What to work on
Using the records below, give again exactly the lines from the line that contains "czerwień, kobalt czy" through the line that contains "marynarki damskiej", both ends included, and only those.

---+---

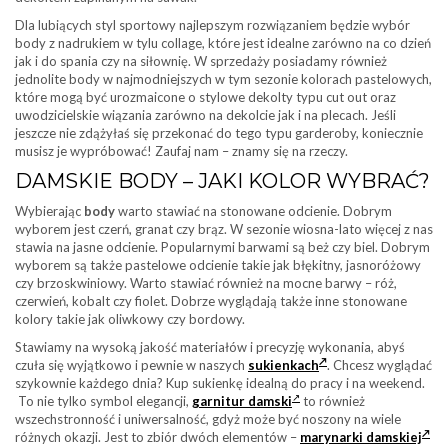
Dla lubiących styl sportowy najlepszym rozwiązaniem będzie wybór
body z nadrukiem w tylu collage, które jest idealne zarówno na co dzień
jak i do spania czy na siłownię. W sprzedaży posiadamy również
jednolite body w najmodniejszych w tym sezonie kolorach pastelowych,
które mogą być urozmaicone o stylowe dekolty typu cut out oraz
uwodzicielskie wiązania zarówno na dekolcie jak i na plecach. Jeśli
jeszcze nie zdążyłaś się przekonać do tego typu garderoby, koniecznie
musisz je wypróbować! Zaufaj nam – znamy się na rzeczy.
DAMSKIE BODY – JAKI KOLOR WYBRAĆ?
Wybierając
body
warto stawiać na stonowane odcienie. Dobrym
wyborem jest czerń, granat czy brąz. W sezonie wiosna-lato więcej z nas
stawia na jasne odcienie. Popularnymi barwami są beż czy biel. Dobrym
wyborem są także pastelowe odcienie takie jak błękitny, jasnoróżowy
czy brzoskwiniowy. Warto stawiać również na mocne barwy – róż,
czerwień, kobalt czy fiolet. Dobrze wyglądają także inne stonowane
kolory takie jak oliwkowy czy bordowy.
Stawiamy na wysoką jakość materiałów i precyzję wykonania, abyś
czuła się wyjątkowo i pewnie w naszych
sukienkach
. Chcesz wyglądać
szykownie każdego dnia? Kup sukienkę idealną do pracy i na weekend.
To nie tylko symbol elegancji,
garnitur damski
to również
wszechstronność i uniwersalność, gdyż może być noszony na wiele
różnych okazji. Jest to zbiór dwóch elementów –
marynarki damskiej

---+---

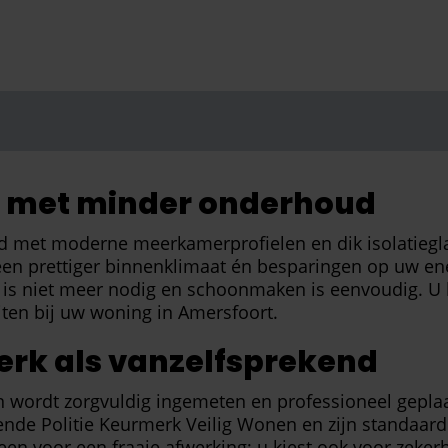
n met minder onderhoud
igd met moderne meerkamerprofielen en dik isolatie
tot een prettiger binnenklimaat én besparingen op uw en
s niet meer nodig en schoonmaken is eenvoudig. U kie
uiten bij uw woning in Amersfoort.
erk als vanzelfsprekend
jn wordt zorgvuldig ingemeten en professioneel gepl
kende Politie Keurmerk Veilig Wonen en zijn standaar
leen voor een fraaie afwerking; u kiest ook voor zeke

---+---

Answer box
czerwień, kobalt czy fiolet. Dobrze wyglądają także inne stonowane
kolory takie jak oliwkowy czy bordowy.
Stawiamy na wysoką jakość materiałów i precyzję wykonania, abyś
czuła się wyjątkowo i pewnie w naszych
sukienkach
. Chcesz wyglądać
szykownie każdego dnia? Kup sukienkę idealną do pracy i na weekend.
To nie tylko symbol elegancji,
garnitur damski
to również
wszechstronność i uniwersalność, gdyż może być noszony na wiele
różnych okazji. Jest to zbiór dwóch elementów –
marynarki damskiej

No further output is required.